Grab starts mobile wallet service in Singapore

Bloomberg

Grab, Southeast Asia’s largest ride-hailing app, is kicking off a new digital wallet service in Singapore as it stakes a claim to the region’s burgeoning mobile payments sector.
Grab will enable its 4 million users in the city-state to scan a quick response, or QR, code to pay for local dishes such as chicken rice and prawn noodles at hawker stands around the country.
Grab plans to increase the number of small merchants accepting GrabPay from 25 to 1,000 by the end of December.
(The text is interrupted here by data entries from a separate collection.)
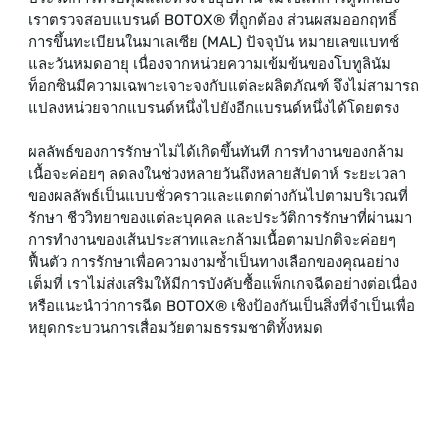
เราตรวจสอบแบรนด์ BOTOX® ที่ถูกต้อง ส่วนผสมออกฤทธิ์
การขึ้นทะเบียนในมาเลเซีย (MAL) ปัจจุบัน หมายเลขแบทช์
และวันหมดอายุ เนื่องจากหน่วยความเข้มข้นของโบทูลินัม
ท็อกซินมีความเฉพาะเจาะจงกับแต่ละผลิตภัณฑ์ จึงไม่สามารถ
แปลงหน่วยจากแบรนด์หนึ่งไปยังอีกแบรนด์หนึ่งได้โดยตรง
ผลลัพธ์ของการรักษาไม่ได้เกิดขึ้นทันที การทำงานของกล้าม
เนื้อจะค่อยๆ ลดลงในช่วงหลายวันถึงหลายสัปดาห์ ระยะเวลา
ของผลลัพธ์เป็นแบบชั่วคราวและแตกต่างกันไปตามบริเวณที่
รักษา ชีววิทยาของแต่ละบุคคล และประวัติการรักษาที่ผ่านมา
การทำงานของเส้นประสาทและกล้ามเนื้อตามปกติจะค่อยๆ
ฟื้นตัว การรักษาเพื่อความงามซ้ำเป็นทางเลือกของคุณอย่าง
เต็มที่ เราไม่ส่งเสริมให้มีการบังคับซื้อแพ็กเกจฉีดอย่างต่อเนื่อง
หรือแนะนำว่าการฉีด BOTOX® เชิงป้องกันเป็นสิ่งที่จำเป็นเพื่อ
หยุดกระบวนการเสื่อมวัยตามธรรมชาติทั้งหมด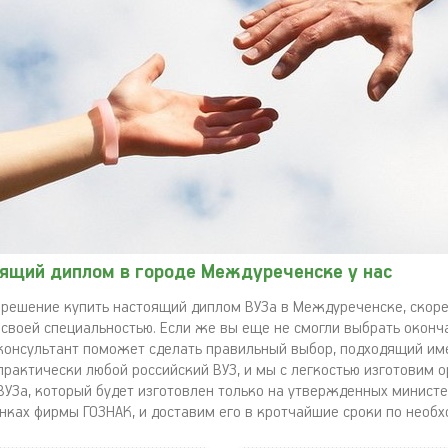
оящий диплом в городе Междуреченске у нас
 решение купить настоящий диплом ВУЗа в Междуреченске, скоре
 своей специальностью. Если же вы еще не смогли выбрать окон
 консультант поможет сделать правильный выбор, подходящий им
практически любой российский ВУЗ, и мы с легкостью изготовим 
ВУЗа, который будет изготовлен только на утвержденных минист
нках фирмы ГОЗНАК, и доставим его в кротчайшие сроки по необх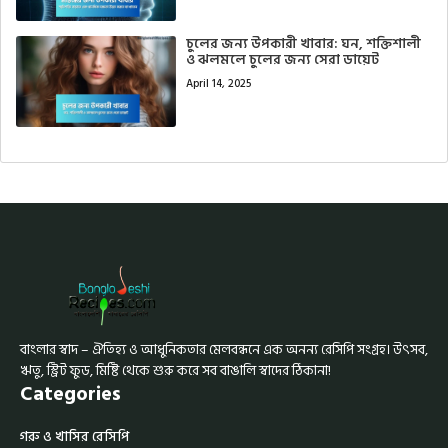
চুলের জন্য উপকারী খাবার: ঘন, শক্তিশালী
ও ঝলমলে চুলের জন্য সেরা ডায়েট
April 14, 2025
বাংলার স্বাদ – ঐতিহ্য ও আধুনিকতার মেলবন্ধনে এক অনন্য রেসিপি সংগ্রহ। উৎসব,
ঋতু, স্ট্রিট ফুড, মিষ্টি থেকে শুরু করে সব বাঙালি স্বাদের ঠিকানা!
Categories
গরু ও খাসির রেসিপি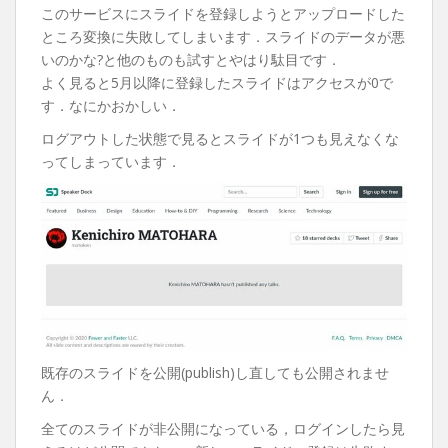
このサービスにスライドを登録しようとアップロードした
ところ変換に失敗してしまいます．スライドのデータが悪
いのかな?と他のものも試すとやはり駄目です．
よく見ると5月以降に登録したスライドはアクセスが0で
す．なにかおかしい．
ログアウトした状態で見るとスライドが1つも見えなくな
ってしまっています．
既存のスライドを公開(publish)し直しても公開されませ
ん．
全てのスライドが非公開になっている，ログインしたら見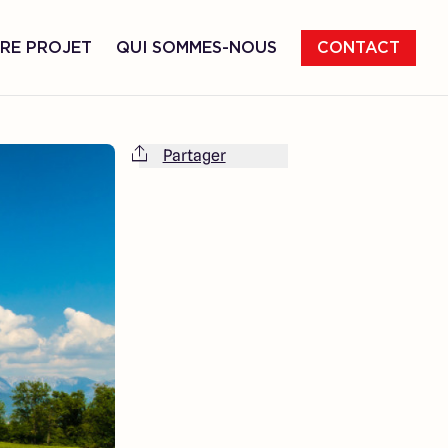
RE PROJET
QUI SOMMES-NOUS
CONTACT
Partager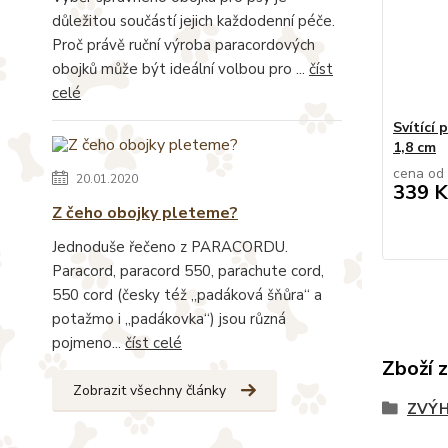
důležitou součástí jejich každodenní péče.
Proč právě ruční výroba paracordových
obojků může být ideální volbou pro ...
číst
celé
Svítící 
1,8 cm
cena od
20.01.2020
339 K
Z čeho obojky pleteme?
Jednoduše řečeno z PARACORDU.
Paracord, paracord 550, parachute cord,
550 cord (česky též „padáková šňůra“ a
potažmo i „padákovka“) jsou různá
pojmeno...
číst celé
Zboží 
Zobrazit všechny články
ZVÝH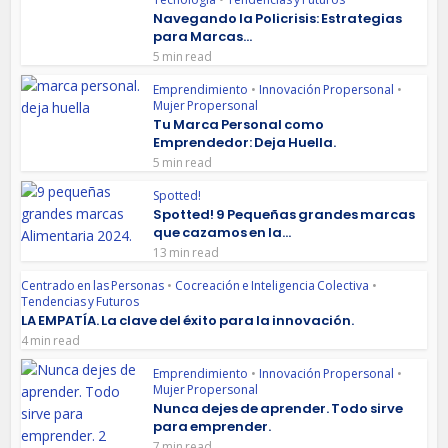
Navegando la Policrisis: Estrategias
para Marcas...
5 min read
Emprendimiento
•
Innovación Propersonal
•
Mujer Propersonal
Tu Marca Personal como
Emprendedor: Deja Huella.
5 min read
Spotted!
Spotted! 9 Pequeñas grandes marcas
que cazamos en la...
13 min read
Centrado en las Personas
•
Cocreación e Inteligencia Colectiva
•
Tendencias y Futuros
LA EMPATÍA. La clave del éxito para la innovación.
4 min read
Emprendimiento
•
Innovación Propersonal
•
Mujer Propersonal
Nunca dejes de aprender. Todo sirve
para emprender.
7 min read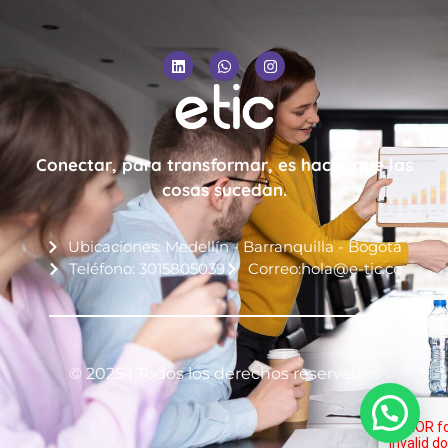
Conectar, para transformar, es hacer que las
cosas sucedan.
Ubicaciones: Medellín - Barranquilla - Bogotá
Teléfono: 3015805039
Correo:hola@e-tic.co
© 2025 | Todos los derechos reservados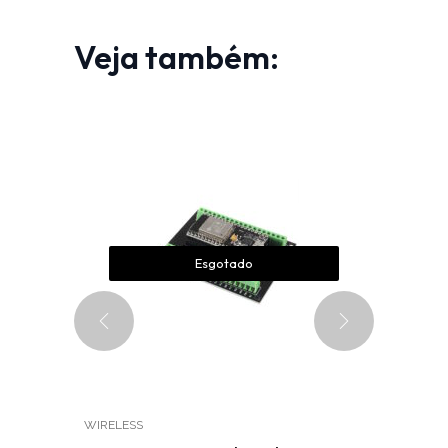
Veja também:
Esgotado
WIRELESS
WIRELESS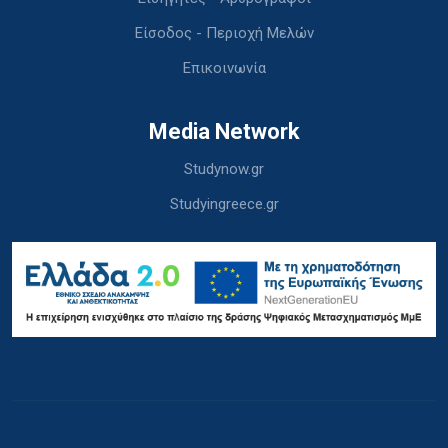
Είσοδος - Περιοχή Μελών
Επικοινωνία
Media Network
Studynow.gr
Studyingreece.gr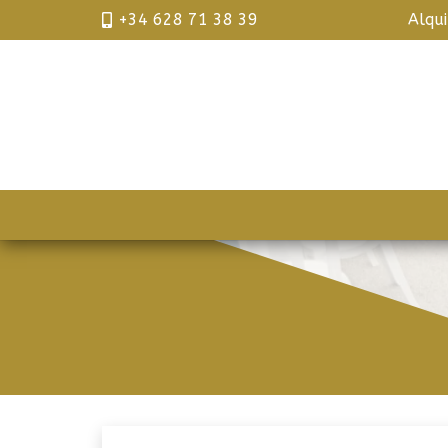
+34 628 71 38 39
Alqu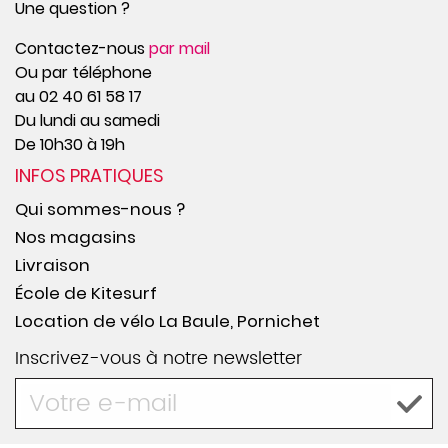
Une question ?
Contactez-nous
par mail
Ou par téléphone
au 02 40 61 58 17
Du lundi au samedi
De 10h30 à 19h
INFOS PRATIQUES
Qui sommes-nous ?
Nos magasins
Livraison
École de Kitesurf
Location de vélo La Baule, Pornichet
Inscrivez-vous à notre newsletter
Grab, which is bigger than Uber Technologies Inc. in Southeast Asia, wants to build on its success in ride-hailing by adding new services in the more lucrative payments market. The company has expanded from taxi booking to private vehicles, rental cars and shuttle bus services. The five-year-old startup plans to roll out mobile wallet services across the region next year, according to co-founder Tan Hooi Ling. “It’s just like Grab for transport; when we first started, people didn’t know about it and they needed to try it,” Tan said. “That’s the same transition we can bring with GrabPay, in fact at a faster pace because we already have the user base, trust and technology.”
Grab is among companies racing to be the top mobile payments platform in Singapore, where there is no dominant player. Preference for cash in the country remains higher than the average across the Asia Pacific region, according to a report from Paypal Holdings Inc.